A cheap drug may slow down aging. a study will determine if it works.

Allison Aubrey

A drug taken by millions of people to control diabetes may do more than lower blood sugar.

Research suggests metformin has anti-inflammatory effects that could help protect against common age-related diseases including heart disease, cancer, and cognitive decline.

Scientists who study the biology of aging have designed a clinical study, known as The TAME Trial, to test whether metformin can help prevent these diseases and promote a longer healthspan in healthy, older adults.

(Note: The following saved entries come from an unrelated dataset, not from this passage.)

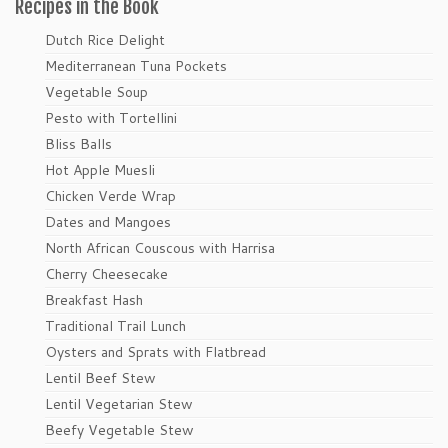
Recipes in the Book
Dutch Rice Delight
Mediterranean Tuna Pockets
Vegetable Soup
Pesto with Tortellini
Bliss Balls
Hot Apple Muesli
Chicken Verde Wrap
Dates and Mangoes
North African Couscous with Harrisa
Cherry Cheesecake
Breakfast Hash
Traditional Trail Lunch
Oysters and Sprats with Flatbread
Lentil Beef Stew
Lentil Vegetarian Stew
Beefy Vegetable Stew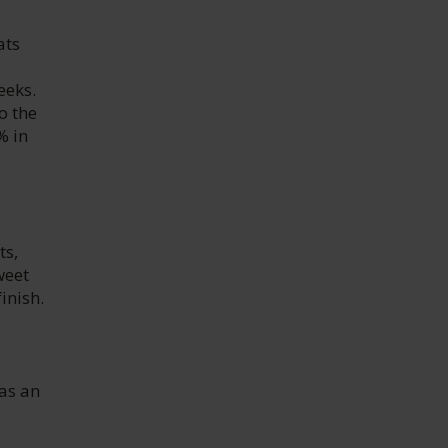
ats
eeks.
o the
% in
ts,
weet
inish.
 as an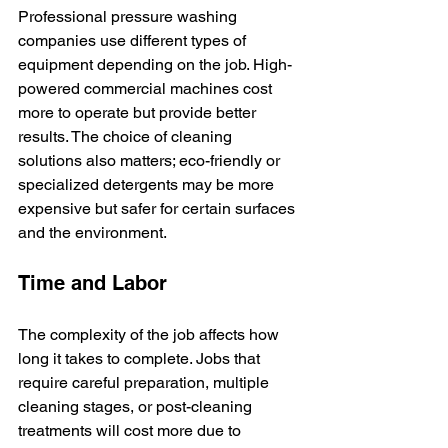
Professional pressure washing 
companies use different types of 
equipment depending on the job. High-
powered commercial machines cost 
more to operate but provide better 
results. The choice of cleaning 
solutions also matters; eco-friendly or 
specialized detergents may be more 
expensive but safer for certain surfaces 
and the environment.
Time and Labor
The complexity of the job affects how 
long it takes to complete. Jobs that 
require careful preparation, multiple 
cleaning stages, or post-cleaning 
treatments will cost more due to 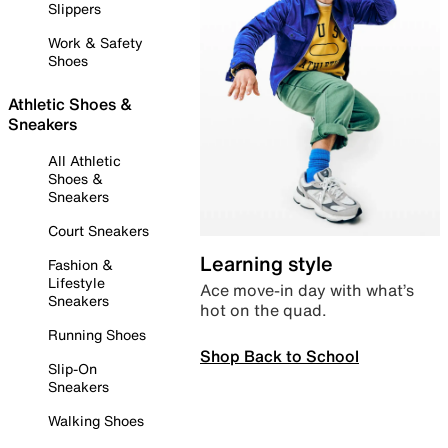
Slippers
Work & Safety
Shoes
Athletic Shoes &
Sneakers
All Athletic
Shoes &
Sneakers
Court Sneakers
Learning style
Fashion &
Lifestyle
Ace move-in day with what’s
Sneakers
hot on the quad.
Running Shoes
Shop Back to School
Slip-On
Sneakers
Walking Shoes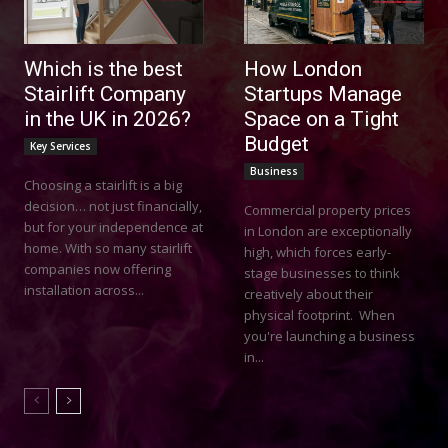
Which is the best
How London
Stairlift Company
Startups Manage
in the UK in 2026?
Space on a Tight
Budget
Key Services
Business
Choosing a stairlift is a big
decision… not just financially,
Commercial property prices
but for your independence at
in London are exceptionally
home. With so many stairlift
high, which forces early-
companies now offering
stage businesses to think
installation across...
creatively about their
physical footprint. When
you're launching a business
in...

Michael Cantor, an attorney, and his wife Shari Cantor , the mayor of West Hartford, Connecticut both take metformin. "I tell all my friends about it," Michael Cantor says. "We all want to live a little longer, high-quality life if we can," he says.

Michael Cantor started on metformin about a decade ago when his weight and blood sugar were creeping up. Shari Cantor began taking metformin during the pandemic after she read that it may help protect against serious infections.

Shari and Michael Cantor both take metformin. They are both in their mid-60s and say they feel healthy and full of energy. Theresa Oberst/Michael Cantor hide caption

Shari and Michael Cantor both take metformin. They are both in their mid-60s and say they feel healthy and full of energy.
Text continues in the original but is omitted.